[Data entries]
%%

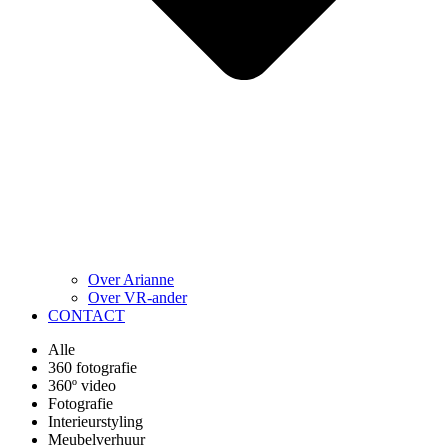
Over Arianne
Over VR-ander
CONTACT
Alle
360 fotografie
360º video
Fotografie
Interieurstyling
Meubelverhuur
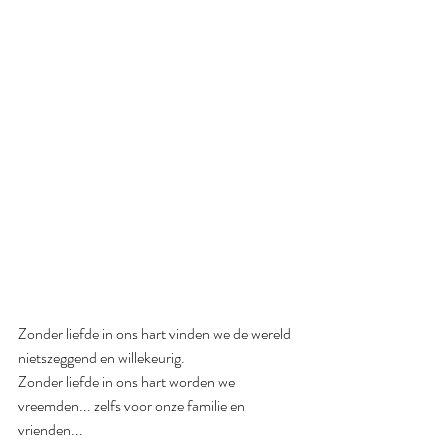
Zonder liefde in ons hart vinden we de wereld 
nietszeggend en willekeurig.
Zonder liefde in ons hart worden we 
vreemden... zelfs voor onze familie en 
vrienden...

%%

Your answer must be a copy of every line in the data above that holds the string "hart".

SOLUTION TO THIS EXERCISE:
Zonder liefde in ons hart vinden we de wereld 
Zonder liefde in ons hart worden we 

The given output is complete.